Dada la importancia que tiene en el desarrollo de los niños, los padres debemos prestar una especial atención al calzado de nuestros hijos, que más allá de en la estética, incidirá directamente tanto en su crecimiento como en su bienestar general.
Normalmente, la mayoría de padres al comprar calzado para sus hijos se fija principalmente en la estética del zapato o la zapatilla, sin tener en cuenta que los pies de los niños están en constante desarrollo y, que el calzado que utilicen será fundamental para asegurar una correcta alineación, postura corporal y, sobre todo, para prevenir posibles problemas ortopédicos en el futuro.
Por ejemplo, entre las diferentes opciones disponibles, las zapatillas deportivas para niña y niño son un tipo de calzado excelente para los peques, combinando comodidad, estilo y protección, y permitiendo que jueguen, corran y se muevan con total libertad de forma segura.
A día de hoy, gracias a zapaterías online como Zapaterías Rin es sencillo comprar calzado infantil de calidad, que proporcione a los peques la seguridad y protección necesarias, sin renunciar a la comodidad ni a la libertad de movimientos, ni por supuesto, a la estética.
Conscientes del desconocimiento generalizado y de las dudas que pueden existir, a continuación, vamos a dar una serie de consejos clave para elegir un calzado infantil adecuado, que pueda proporcionar a los peques la comodidad y seguridad necesarias para afrontar una media de entre 6 y 8 horas de pie al cabo del día sin ningún tipo de riesgo.
Sabemos que son muchos los padres que en lo primero en que se fijan al elegir el calzado es en el diseñoy, aunque es un aspecto importante que obviamente a tener en cuenta, no debería ser un punto diferenciador.
En este aspecto, hay que priorizar la comodidad por encima del diseño, y asegurarse de escoger un calzado que proporcione la comodidad necesaria para moverse con libertad y desarrollarse correctamente.
Los expertos recomiendan elegir calzados que ofrezcan un buen soporte en el arco y con suficiente espacio en la punta como unas zapatillas deportivas para niño, que estén fabricados con materiales transpirables y flexibles para prevenir posibles rozaduras e incomodidades.
Aunque pueda parecer tentador, es importante escoger la talla de calzado adecuada, ya que de lo contrario, es posible que surjan problemas a corto plazo.
El problema es que muchos padres eligen tallas más grandes para que los zapatos les duren más tiempo, y así poder ahorrar en la compra de calzado.
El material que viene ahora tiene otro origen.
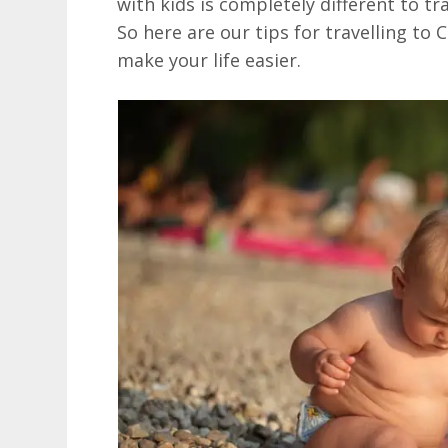
with kids is completely different to tr
So here are our tips for travelling to 
make your life easier.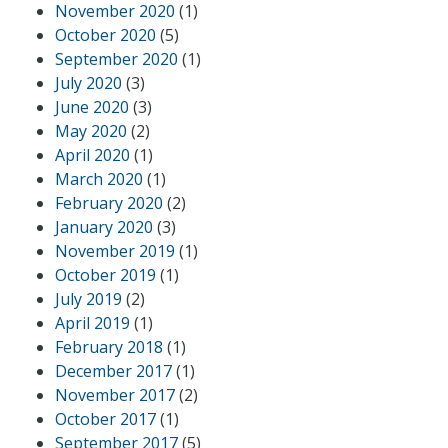
November 2020
(1)
October 2020
(5)
September 2020
(1)
July 2020
(3)
June 2020
(3)
May 2020
(2)
April 2020
(1)
March 2020
(1)
February 2020
(2)
January 2020
(3)
November 2019
(1)
October 2019
(1)
July 2019
(2)
April 2019
(1)
February 2018
(1)
December 2017
(1)
November 2017
(2)
October 2017
(1)
September 2017
(5)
Pero, esto es un grave error, ya que si es más grande, el zapato o zapatilla no podría proporcionarle la sujeción adecuada, aumentando el riesgo de problemas como tropiezos o esguinces.
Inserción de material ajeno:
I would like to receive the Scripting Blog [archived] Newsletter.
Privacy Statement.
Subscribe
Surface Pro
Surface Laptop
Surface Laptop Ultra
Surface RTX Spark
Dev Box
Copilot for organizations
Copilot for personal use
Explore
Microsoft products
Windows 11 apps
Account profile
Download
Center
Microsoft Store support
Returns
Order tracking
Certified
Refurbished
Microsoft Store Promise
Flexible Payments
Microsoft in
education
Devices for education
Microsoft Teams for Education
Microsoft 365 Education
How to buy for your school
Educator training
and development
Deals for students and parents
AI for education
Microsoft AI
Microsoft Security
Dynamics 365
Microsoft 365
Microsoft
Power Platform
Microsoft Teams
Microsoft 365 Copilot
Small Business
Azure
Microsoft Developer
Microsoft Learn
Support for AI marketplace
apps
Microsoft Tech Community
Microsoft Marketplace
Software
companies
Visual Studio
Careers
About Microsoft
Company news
Así mismo, también es importante que el zapato no sea demasiado pequeño, siendo fundamental que haya espacio suficiente entre el dedo más largo del pie y la punta del zapato.
Por supuesto, el zapato debe estar hecho con materiales de calidad que sean transpirables, como el cuero natural o tejidos técnicos, con el objetivo de asegurar una buena ventilación del pie que evite problemas como el sudor o los malos olores a causa de la acumulación de humedad en el pie.
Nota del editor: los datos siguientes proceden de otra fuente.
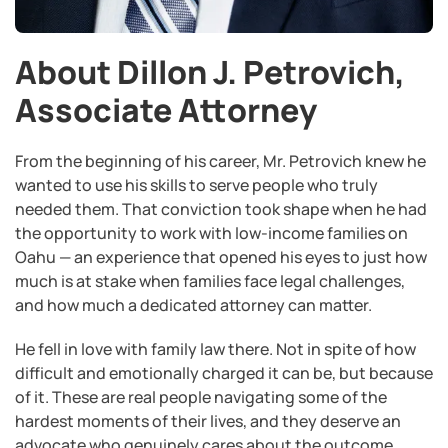
About Dillon J. Petrovich,
Associate Attorney
From the beginning of his career, Mr. Petrovich knew he
wanted to use his skills to serve people who truly
needed them. That conviction took shape when he had
the opportunity to work with low-income families on
Oahu — an experience that opened his eyes to just how
much is at stake when families face legal challenges,
and how much a dedicated attorney can matter.
He fell in love with family law there. Not in spite of how
difficult and emotionally charged it can be, but because
of it. These are real people navigating some of the
hardest moments of their lives, and they deserve an
advocate who genuinely cares about the outcome.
Además, los materiales de calidad ofrecerán una mayor durabilidad, permitiendo ahorrar a largo plazo, y ligereza, lo que es clave para que los peques puedan moverse cómodamente y sin esfuerzo. Si pesa demasiado, podría dificultar la movilidad y causar fatiga muscular.
Una suela flexible permitirá que los peques puedan mover sus pies de forma cómoda y natural, evitando la restricción de movimientos que puede causar un calzado demasiado rígido, o la falta de soporte de una suela demasiado fina.
Por otro lado, la suela debe ser antideslizante para proporcionar una mayor seguridad y evitar caídas, algo fundamental en los niños más pequeños que todavía estén aprendiendo a andar o que pasen muchas horas corriendo y jugando a lo largo del día.
Es importante que el calzado incorpore un cierre seguro que proporcione un ajuste firme y cómodo, y que no corra el riesgo de abrirse a lo largo del día, especialmente al correr o saltar.
Entre las diferentes opciones disponibles, el cierre de velcro es uno de los más cómodos y seguros para los más pequeños, ya que además de no existir el riesgo de que pueda pisárselo, como ocurre con los cordones, resulta muy fácil de usar, permitiendo que los peques se pongan y quiten los zapatos ellos mismos.